THE government has implemented a decree which puts an end to exclusive rights for the television coverage of important events including sports.
The Television (Cross-Carriage of Designated Events) Decree 2014 was revealed by the Attorney-General and Minister for Communications Aiyaz Sayed-Khaiyum yesterday.
The decree expands access to coverage of important televised events by requiring all of Fiji's free-to-air television broadcasters to air them.
The events include the FIFA World Cup, the Rugby World Cup (both 7s and 15s), the Rugby League World Cup, the IRB Sevens Series, the World Netball Championship, the Olympic Games, the Commonwealth Games, the Pacific Games, the Pacific Mini Games, the Coca-Cola Games, state funerals, general election results, the national budget address and parliament proceedings (question and answer sessions).

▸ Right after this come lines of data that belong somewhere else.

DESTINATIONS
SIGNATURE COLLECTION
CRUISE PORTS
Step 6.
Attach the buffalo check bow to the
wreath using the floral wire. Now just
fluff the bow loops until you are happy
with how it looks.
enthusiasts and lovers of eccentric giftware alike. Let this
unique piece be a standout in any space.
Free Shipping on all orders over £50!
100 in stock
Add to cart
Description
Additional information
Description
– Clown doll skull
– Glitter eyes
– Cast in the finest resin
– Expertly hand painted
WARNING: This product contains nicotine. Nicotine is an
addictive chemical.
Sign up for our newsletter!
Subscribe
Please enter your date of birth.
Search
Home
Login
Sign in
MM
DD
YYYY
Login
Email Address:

Mr Sayed-Khaiyum said in future the free-to-air television broadcasters which included FBC TV, Fiji TV and Mai TV must share the cost of the rights to the designated events as stipulated in the decree.

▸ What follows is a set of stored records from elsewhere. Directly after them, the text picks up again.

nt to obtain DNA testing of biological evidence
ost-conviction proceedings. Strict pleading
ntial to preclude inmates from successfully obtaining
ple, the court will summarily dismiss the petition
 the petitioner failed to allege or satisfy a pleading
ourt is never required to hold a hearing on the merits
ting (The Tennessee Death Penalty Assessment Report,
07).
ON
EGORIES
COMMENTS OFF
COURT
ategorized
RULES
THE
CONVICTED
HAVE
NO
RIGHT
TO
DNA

He said the amount each had to pay was in direct proportion to its share of the market.
Mr Sayed-Khaiyum said the market share was based on an independent viewership and listenership survey conducted by Clarus Research Group, an internationally-respected survey research firm based in Washington, DC.

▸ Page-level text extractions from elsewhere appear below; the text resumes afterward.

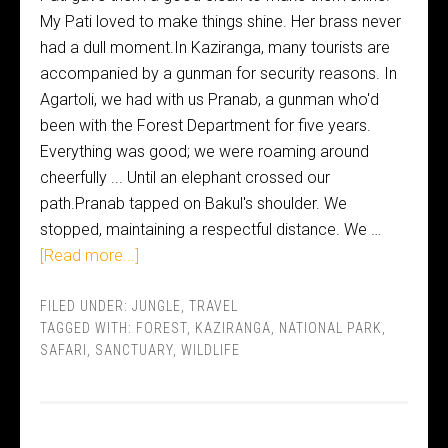
My Pati loved to make things shine. Her brass never
had a dull moment.In Kaziranga, many tourists are
accompanied by a gunman for security reasons. In
Agartoli, we had with us Pranab, a gunman who'd
been with the Forest Department for five years.
Everything was good; we were roaming around
cheerfully ... Until an elephant crossed our
path.Pranab tapped on Bakul's shoulder. We
stopped, maintaining a respectful distance. We …
[Read more...]
FILED UNDER:
JUNGLE
,
TRAVEL
TAGGED WITH:
FOREST
,
KAZIRANGA
,
NATIONAL PARK
,
SAFARI
,
SANCTUARY
,
WILDLIFE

According to the viewership research, 50 per cent preferred FBC TV, 43 per cent Fiji One while seven per cent watch Mai TV.
"We will be buying the rights to these events as a nation, rather than as individual companies. This means that all Fijians now has a right to see all these events," he said.
"Under the new law, everybody who has access to at least one free-to-air station including FBC, Fiji TV or Mai TV will now be able to view coverage of the designated events."
Mr Sayed-Khaiyum said those station which have already acquired the rights to broadcast the designated events will have to submit the information to the ministry by Monday.
"All television companies are obligated to show designated events unless they can demonstrate to the Ministry of Communication that it is commercially not viable for them."
Mai TV, which holds the exclusive right to broadcast the 2014 FIFA World Cup, said the decree could assist the country in gaining more events.
However, company general manager Marc Santos said there needed to be a balanced process of appraisal for what was involved for each broadcaster in attaining those sports rights to ensure fair dispersal of those costs.
Mai TV has the smallest coverage and the only company of the three broadcasters consigned to the UHF frequency and this has affected its ability to compete since day one. He said the ministry has also revealed further plans for its national digital platform.
He added the new decree, in partnership with the implementation of this new digital "level playing field" would greatly add to the benefit of viewers across Fiji.
Mr Sayed-Khaiyum, who met with the executives of the three broadcasters yesterday, said all is "fine" with the new decree.